Um trecho de Zizek

Ainda não li o tal Zizek. Com tanta coisa boa ainda na lista, tenho que fazer uma enorme força para colocar autores, digamos, polêmicos nessa fila. Afinal, se nem terminei de ler tudo de Platão, como colocar qualquer outro?

O fato é que peguei para folhear um livro dele, na verdade uma entrevista. Um trecho que li foi um que ele fala do Livro de Jó. Diz Zizek que fontes na Igreja Católica (sempre desconfio quando alguém usa esse termo, “fontes”) disseram a ele que se fosse possível revisar a Bíblia, seria um livro que tirariam. Eu poderia observar que foi a própria Igreja que colocou-o ali, em primeiro lugar, mas talvez eu não o tenha entendido. Para ele, o Livro de Jó seria quase anti-católico pois evidenciava o fracasso de Deus.

Por coincidência eu tinha acabado de ler mais uma vez esse livro, que na minha opinião é um dos principais do Antigo Testamento, e confesso que não entendi onde ele quis chegar. Anti-católico? Como? Será que ele não percebeu que Jó representa o homem comum, que tem dúvidas sobre a justiça divina quando algo acontece de errado com ele? Que os sábios representam os tentadores que tentam colocar em sua mente que se algo de ruim aconteceu é porque ele fez algo muito grave? Que Iahweh aparece para dar uma esculhambada em todo mundo e colocar Jó e sábios em seus devidos lugares, embora demonstre toda simpatia por Jó por reconhecer nele a dúvida autêntica? E que o recompensa em dobro por Jó ter aceitado a providência divina e parado de tentar entender o que está além de sua compreensão? Que existe um mistério divino que ao homem é impenetrável, ou  seja, que nosso conhecimento é limitado? Que a justiça de Deus só faz sentido quando englobamos também o plano da transcendência?
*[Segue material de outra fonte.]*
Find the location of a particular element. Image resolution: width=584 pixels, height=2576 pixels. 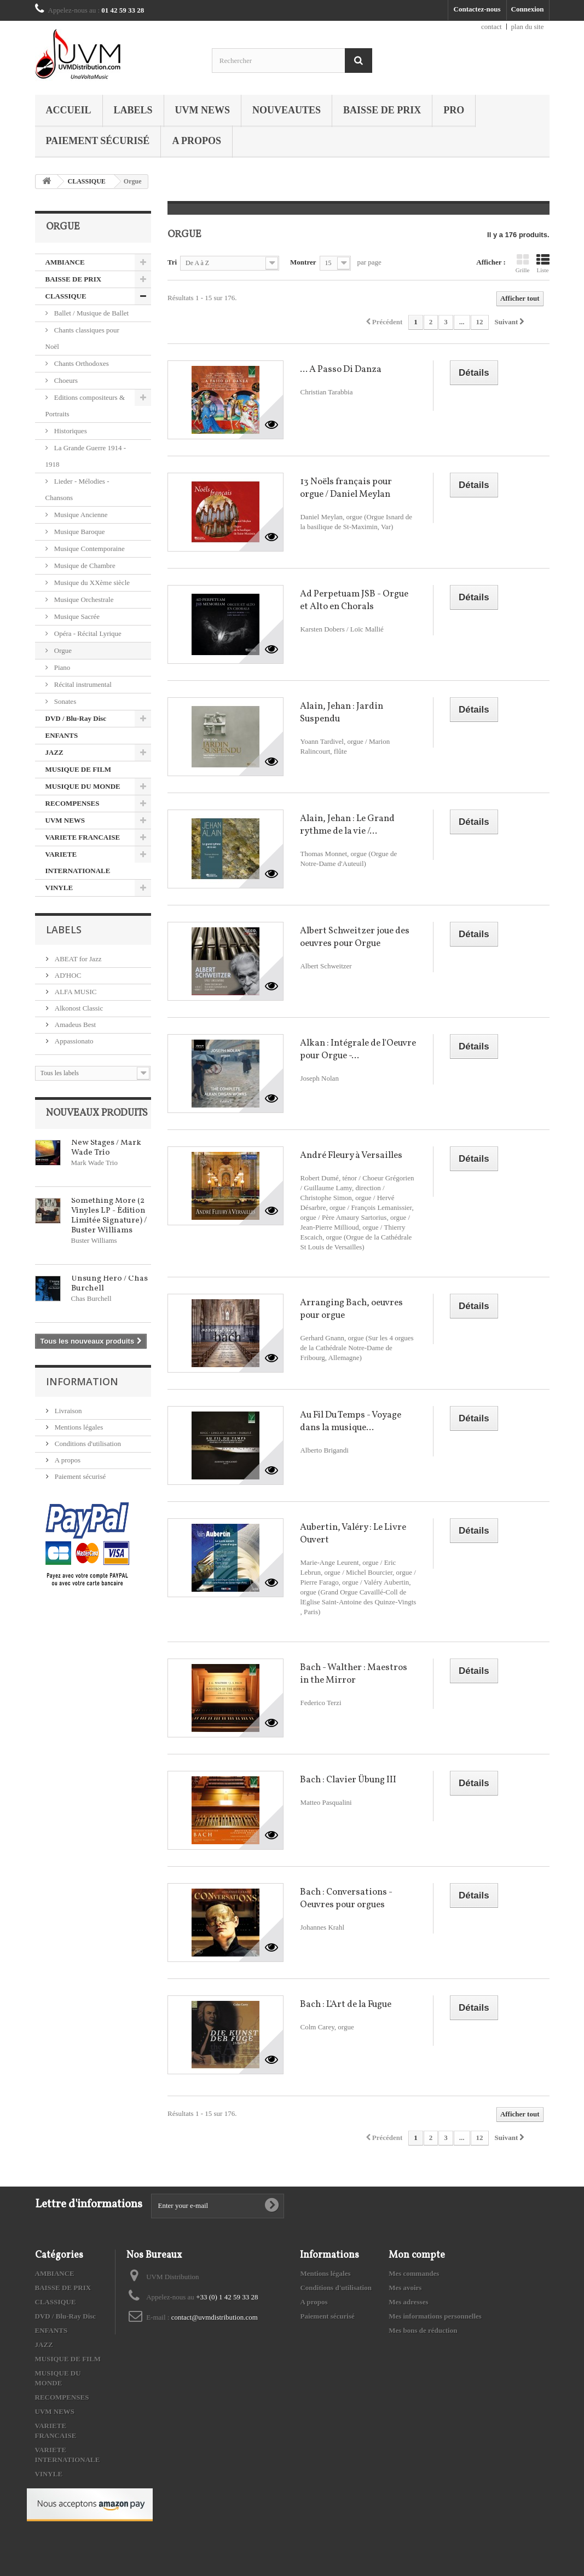

Choeurs is located at coordinates (65, 380).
O livro é tão rico que se pode observar Zizek em vários momentos. Como os sábios que tentam provar Deus por uma lógica eminentemente humana, o da justiça do aqui se faz e aqui se paga. Como satanás quer tirar do homem para mostrar que ele não é tem tanta fé assim. Como o Leviathan quer usurpar o poder que não é seu.

Gostaria de ver a cena que Iahweh apareceria para Zizek e exclamaria: “Cinge teus rins!” , ou em português de hoje, “coloque-se no seu lugar!”.